### Exercise aim
Restate every record word for word, without the pictures.

### Source material
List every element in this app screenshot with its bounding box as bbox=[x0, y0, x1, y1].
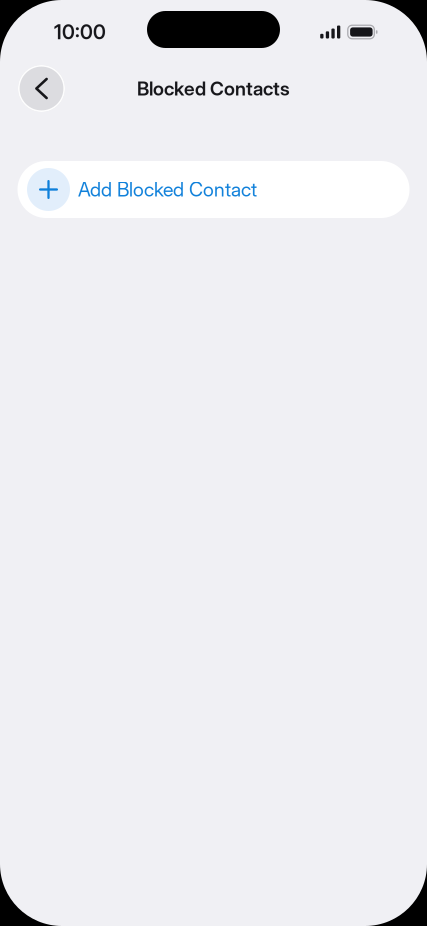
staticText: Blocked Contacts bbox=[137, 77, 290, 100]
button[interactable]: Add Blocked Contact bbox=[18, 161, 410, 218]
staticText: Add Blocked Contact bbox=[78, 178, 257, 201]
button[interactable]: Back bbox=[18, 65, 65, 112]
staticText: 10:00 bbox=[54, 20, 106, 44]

### Exercise result
List every element in this app screenshot with its bounding box as bbox=[x0, y0, x1, y1].
staticText: Blocked Contacts bbox=[137, 77, 290, 100]
button[interactable]: Add Blocked Contact bbox=[18, 161, 410, 218]
staticText: Add Blocked Contact bbox=[78, 178, 257, 201]
button[interactable]: Back bbox=[18, 65, 65, 112]
staticText: 10:00 bbox=[54, 20, 106, 44]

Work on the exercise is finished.